Earlier this week, I was forwarded a tweet that said:
@Studyofanime Tumblr seems to be discussing the apparent time passing during Spirited Away. What say you, scholar?
The Tumblr Patches was calling my attention to asked a question regarding how much time had passed between the beginning of Spirited Away, when Chihiro and her family first discover the park, and the ending, when they entryway is overrun, the car is covered in dust, and they speed back into the real world, her parents completely unawares of they time they had spent as pigs at the bath house while their daughter worked as an indentured servant to an old witch, a river dragon, and countless other spirits and ghostly presences. Given the family theme surrounding the movie, some of the comments were downright creepy, suggesting decades of lost time and worse “atrocities” at the hands of the “malicious” spirits.
But I think I’d like to throw some more of my two cents into this. Because, let’s face it, I have a lot of pennies in my basement that need to go somewhere.
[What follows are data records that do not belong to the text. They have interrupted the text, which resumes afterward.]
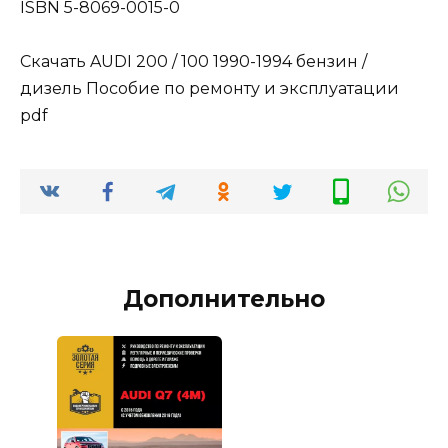
ISBN 5-8069-0015-0
Скачать AUDI 200 / 100 1990-1994 бензин /
дизель Пособие по ремонту и эксплуатации
pdf
Дополнительно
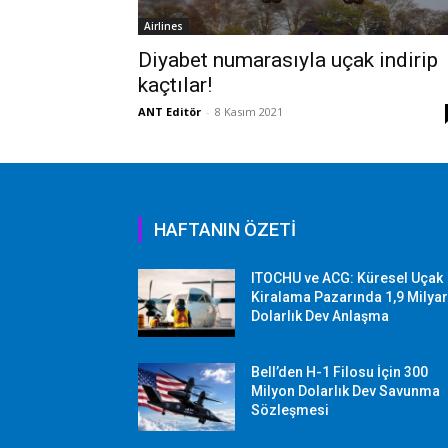
Airlines
Diyabet numarasıyla uçak indirip
kaçtılar!
ANT Editör
-
8 Kasım 2021
HAFTANIN ÖZETİ
ITOCHU ve ACG: Küresel Uçak
Kiralama Pazarında 1,9 Milya
Dolarlık Dev Anlaşma
Bell’den H-1 Filosu İçin 300
Milyon Dolarlık Dev Savunma
Sözleşmesi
The first thing that needs to be mentioned here, when looking at the apparent passage of time in Spirited Away, is that we are dealing with, for all intents and purposes, faeries. Fair Folk, youkai, kami, tricksters, they’re all generally the same classification of otherworldly spirit, living outside the realms of our perception, and more than willing, to put it in the vernacular, “screw with us.” The fact that they revitalized a rundown amusement park, and then “lured” people inside is the telling part: look at the fairy tales that generally follow the same theme.
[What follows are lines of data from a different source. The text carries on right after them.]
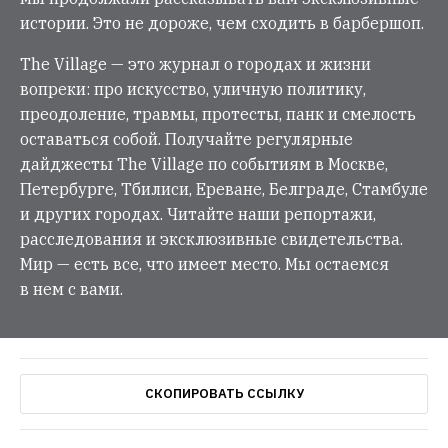
истории. Это не дороже, чем сходить в барбершоп.
The Village — это журнал о городах и жизни
вопреки: про искусство, уличную политику,
преодоление, травмы, протесты, панк и смелость
оставаться собой. Получайте регулярные
дайджесты The Village по событиям в Москве,
Петербурге, Тбилиси, Ереване, Белграде, Стамбуле
и других городах. Читайте наши репортажи,
расследования и эксклюзивные свидетельства.
Мир — есть все, что имеет место. Мы остаемся
в нем с вами.
СКОПИРОВАТЬ ССЫЛКУ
Will-o-wisps lured travelers into peat bogs, where they would drown and be consumed. Kelpies did much the same, with their lovely horse bodies and incredible ability to swim. Canada has wendigos, Ireland all sorts of sidhe and little folk. Return to the isles of Japan, and you have the Jinmenju tree with it’s delicious fruit...that then tries to take a bite out of you. Mythology is replete with imagery and tales of the “other side” playing tricks on humans, presenting “pleasing” images, or stoking curiosity...then eating whoever “falls for it.”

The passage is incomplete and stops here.